* Task objective:
Because the pictures are not wanted, reproduce the rest of the records below exactly as they stand.

[Items listed in a dataset]
^^^^^^^^^^^^^^^^
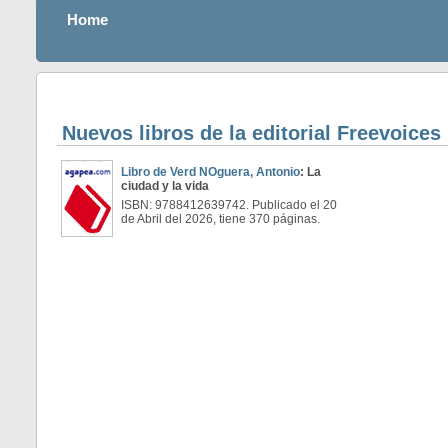
Home
Nuevos libros de la editorial Freevoices
Libro de Verd NOguera, Antonio
: La
ciudad y la vida
ISBN: 9788412639742. Publicado el 20
de Abril del 2026, tiene 370 páginas.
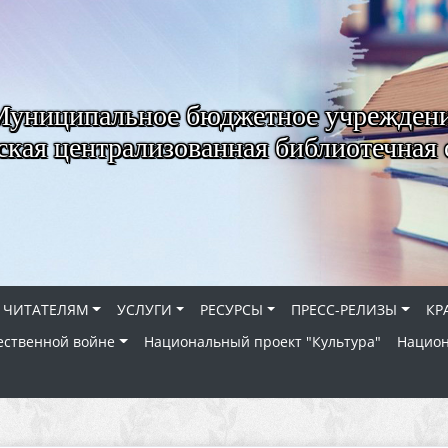
Муниципальное бюджетное учрежден
ская централизованная библиотечная 
ЧИТАТЕЛЯМ
УСЛУГИ
РЕСУРСЫ
ПРЕСС-РЕЛИЗЫ
КР
ественной войне
Национальный проект "Культура"
Национ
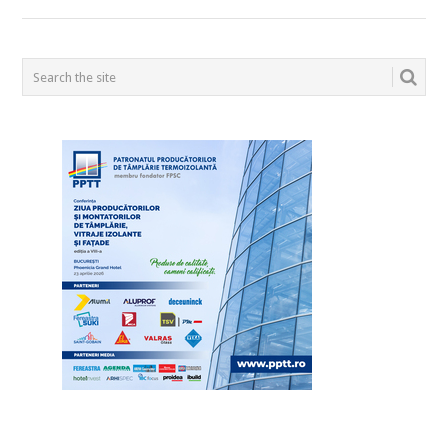
POSTS
NAVIGATION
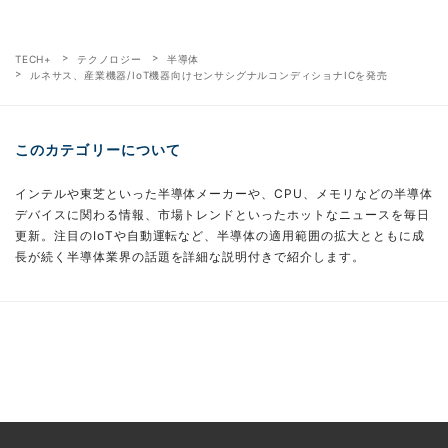
TECH+
テクノロジー
半導体
ルネサス、産業機器/IoT機器向けセンサシグナルコンディショナICを発売
このカテゴリーについて
インテルや東芝といった半導体メーカーや、CPU、メモリなどの半導体
デバイスに関わる情報、市場トレンドといったホットなニュースを毎日
更新。注目のIoTや自動運転など、半導体の適用範囲の拡大とともに成
長が続く半導体業界の話題を詳細な説明付きで紹介します。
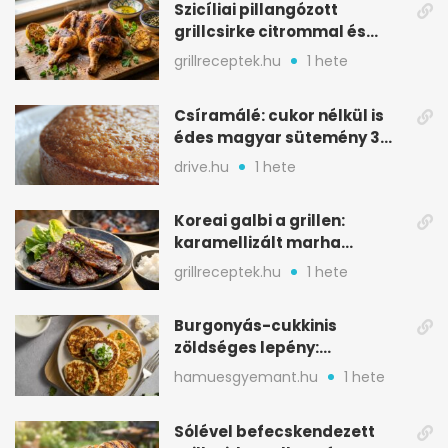
Szicíliai pillangózott
grillcsirke citrommal és
oregánóval
grillreceptek.hu
1 hete
Csíramálé: cukor nélkül is
édes magyar sütemény 3
alapanyagból
drive.hu
1 hete
Koreai galbi a grillen:
karamellizált marha
rövidborda gyorsan
grillreceptek.hu
1 hete
Burgonyás-cukkinis
zöldséges lepény:
aranybarna, szaftos, hús
hamuesgyemant.hu
1 hete
nélkül is
Sólével befecskendezett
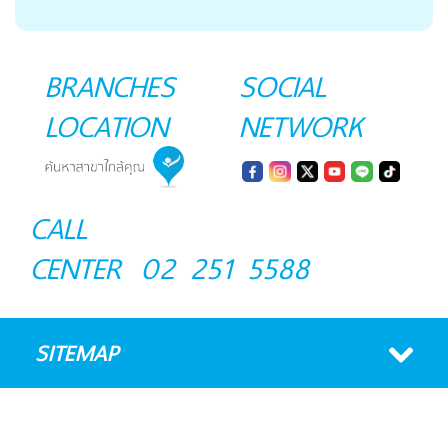
BRANCHES
SOCIAL
LOCATION
NETWORK
CALL
CENTER
02 251 5588
SITEMAP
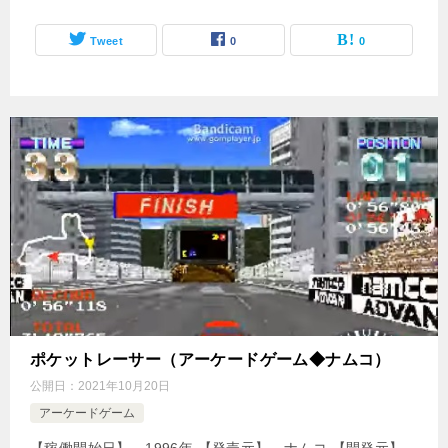
Tweet
0
0
ポケットレーサー（アーケードゲーム◆ナムコ）
公開日：
2021年10月20日
アーケードゲーム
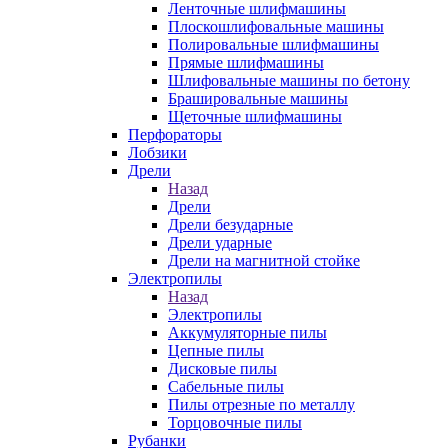
Ленточные шлифмашины
Плоскошлифовальные машины
Полировальные шлифмашины
Прямые шлифмашины
Шлифовальные машины по бетону
Брашировальные машины
Щеточные шлифмашины
Перфораторы
Лобзики
Дрели
Назад
Дрели
Дрели безударные
Дрели ударные
Дрели на магнитной стойке
Электропилы
Назад
Электропилы
Аккумуляторные пилы
Цепные пилы
Дисковые пилы
Сабельные пилы
Пилы отрезные по металлу
Торцовочные пилы
Рубанки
^^^^^^^^^^^^^^^^
* Task solution:
Home
Nuevos libros de la editorial Freevoices
Libro de Verd NOguera, Antonio
: La
ciudad y la vida
ISBN: 9788412639742. Publicado el 20
de Abril del 2026, tiene 370 páginas.
Муниципальное бюджетное учрежден
ская централизованная библиотечная 
ЧИТАТЕЛЯМ
УСЛУГИ
РЕСУРСЫ
ПРЕСС-РЕЛИЗЫ
КР
ественной войне
Национальный проект "Культура"
Национ
POSTS
NAVIGATION
TECH+
テクノロジー
半導体
ルネサス、産業機器/IoT機器向けセンサシグナルコンディショナICを発売
このカテゴリーについて
インテルや東芝といった半導体メーカーや、CPU、メモリなどの半導体
デバイスに関わる情報、市場トレンドといったホットなニュースを毎日
更新。注目のIoTや自動運転など、半導体の適用範囲の拡大とともに成
長が続く半導体業界の話題を詳細な説明付きで紹介します。
Szicíliai pillangózott
grillcsirke citrommal és
oregánóval
grillreceptek.hu
1 hete
Csíramálé: cukor nélkül is
édes magyar sütemény 3
alapanyagból
drive.hu
1 hete
Koreai galbi a grillen:
karamellizált marha
rövidborda gyorsan
grillreceptek.hu
1 hete
Burgonyás-cukkinis
zöldséges lepény:
aranybarna, szaftos, hús
hamuesgyemant.hu
1 hete
nélkül is
Sólével befecskendezett
BRANCHES
SOCIAL
LOCATION
NETWORK
CALL
CENTER
02 251 5588
SITEMAP
Tweet
0
0
ポケットレーサー（アーケードゲーム◆ナムコ）
公開日：
2021年10月20日
アーケードゲーム
Ленточные шлифмашины
Плоскошлифовальные машины
Полировальные шлифмашины
Прямые шлифмашины
Шлифовальные машины по бетону
Брашировальные машины
Щеточные шлифмашины
Перфораторы
Лобзики
Дрели
Назад
Дрели
Дрели безударные
Дрели ударные
Дрели на магнитной стойке
Электропилы
Назад
Электропилы
Аккумуляторные пилы
Цепные пилы
Дисковые пилы
Сабельные пилы
Пилы отрезные по металлу
Торцовочные пилы
Рубанки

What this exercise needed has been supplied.